# Sick wcmm?



## sphynx (Dec 17, 2013)

Hey, 
So ive got a tank with 9 white cloud mountain minnows. I have heard that they rarely go to the bottom region of the tank. When I first got them, they were always near the top as expected, picking food off the top of the tank. Now, they're all floating around the bottom, not so much schooling all that much, still play with each other, and only really eat the food that falls down to their level of sight. 

This isn't the first time this has happened. I had them in a smaller 10 gal and they were doing the same thing. My tank is fully cycled, lots of floating plants, no substrate, canister filter, light and all. 

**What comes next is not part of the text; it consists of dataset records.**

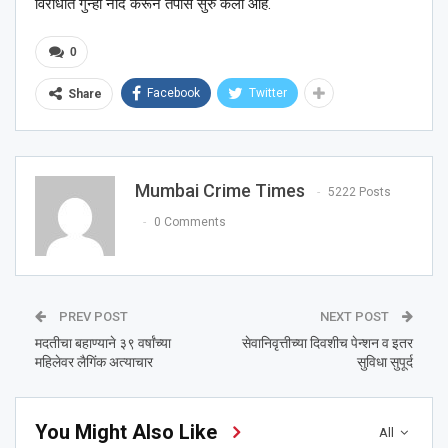
विरोधात गुन्हा नोंद करून तपास सुरु केला आहे.
0
Facebook
Twitter
Share
Mumbai Crime Times
5222 Posts
0 Comments
PREV POST
NEXT POST
मदतीचा बहाण्याने ३९ वर्षांच्या
सेवानिवृत्तीच्या दिवशीच पेन्शन व इतर
महिलेवर लैगिंक अत्याचार
सुविधा सुपूर्द
You Might Also Like
All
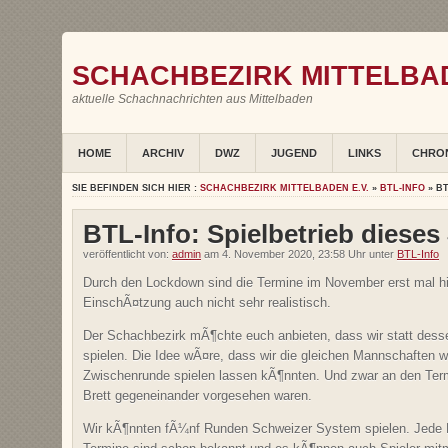
SCHACHBEZIRK MITTELBAD
aktuelle Schachnachrichten aus Mittelbaden
HOME
ARCHIV
DWZ
JUGEND
LINKS
CHRO
SIE BEFINDEN SICH HIER :
SCHACHBEZIRK MITTELBADEN E.V.
»
BTL-INFO
» BT
BTL-Info: Spielbetrieb dieses
veröffentlicht von:
admin
am 4. November 2020, 23:58 Uhr unter
BTL-Info
Durch den Lockdown sind die Termine im November erst mal hin
EinschÃ¤tzung auch nicht sehr realistisch.
Der Schachbezirk mÃ¶chte euch anbieten, dass wir statt dess
spielen. Die Idee wÃ¤re, dass wir die gleichen Mannschaften 
Zwischenrunde spielen lassen kÃ¶nnten. Und zwar an den Term
Brett gegeneinander vorgesehen waren.
Wir kÃ¶nnten fÃ¼nf Runden Schweizer System spielen. Jede Ma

Is it possible that they are hanging around the bottom of the tank because that's where all the extra food falls? Because to be honest, it's quite a pain to clean up every single little pellet that drops. And it's just not possible. I try to do what I can, but only end up getting a bit. 
Can aanyone provide any input as to why they aren't at the top anymore? They look fine, play fine, but are at the bottom and not really schooling that much. 
Thanks!


----------



## bob123 (Dec 31, 2009)

I have had many schools of wcmm and was having the same problem then I was told to keep them in a tank without a heater just room temperature and they did just fine.


----------



## sphynx (Dec 17, 2013)

My tank is lower than room temp actually, like 18 C. Today they were slightly better. Weird though.


----------